Task requirements: The answer must consist of every line below that contains the word "means".

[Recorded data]
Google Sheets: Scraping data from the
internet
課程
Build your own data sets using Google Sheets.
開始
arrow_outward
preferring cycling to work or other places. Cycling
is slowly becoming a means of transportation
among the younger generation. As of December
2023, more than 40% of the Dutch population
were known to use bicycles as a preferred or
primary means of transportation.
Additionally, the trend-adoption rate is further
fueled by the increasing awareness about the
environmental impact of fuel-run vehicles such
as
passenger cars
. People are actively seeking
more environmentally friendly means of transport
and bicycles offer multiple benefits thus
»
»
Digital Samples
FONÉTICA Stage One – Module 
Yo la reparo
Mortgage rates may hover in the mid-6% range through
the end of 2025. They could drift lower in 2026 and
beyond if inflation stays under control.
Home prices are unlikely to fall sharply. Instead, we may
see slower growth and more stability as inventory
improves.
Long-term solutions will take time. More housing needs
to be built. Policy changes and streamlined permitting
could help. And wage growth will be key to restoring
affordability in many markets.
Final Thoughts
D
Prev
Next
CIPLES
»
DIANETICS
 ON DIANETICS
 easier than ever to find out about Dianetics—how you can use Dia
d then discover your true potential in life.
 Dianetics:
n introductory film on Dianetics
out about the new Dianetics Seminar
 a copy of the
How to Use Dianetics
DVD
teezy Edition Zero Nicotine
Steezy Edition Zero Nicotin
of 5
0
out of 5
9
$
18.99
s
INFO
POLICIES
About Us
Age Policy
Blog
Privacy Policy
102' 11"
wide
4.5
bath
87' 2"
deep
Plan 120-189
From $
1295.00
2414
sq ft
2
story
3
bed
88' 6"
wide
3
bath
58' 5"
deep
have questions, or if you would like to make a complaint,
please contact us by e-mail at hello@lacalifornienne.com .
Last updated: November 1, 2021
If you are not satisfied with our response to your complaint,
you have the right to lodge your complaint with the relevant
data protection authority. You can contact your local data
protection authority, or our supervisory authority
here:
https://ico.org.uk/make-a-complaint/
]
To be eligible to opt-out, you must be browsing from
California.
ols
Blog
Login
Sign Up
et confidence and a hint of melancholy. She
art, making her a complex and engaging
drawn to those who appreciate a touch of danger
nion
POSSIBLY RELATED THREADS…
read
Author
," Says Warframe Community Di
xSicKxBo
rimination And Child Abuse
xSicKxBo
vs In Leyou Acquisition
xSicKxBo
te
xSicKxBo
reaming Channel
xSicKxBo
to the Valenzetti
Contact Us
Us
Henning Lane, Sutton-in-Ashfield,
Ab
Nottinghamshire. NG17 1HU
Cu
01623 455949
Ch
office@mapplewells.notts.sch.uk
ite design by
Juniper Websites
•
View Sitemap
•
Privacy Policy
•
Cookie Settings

The answer:
is slowly becoming a means of transportation
primary means of transportation.
more environmentally friendly means of transport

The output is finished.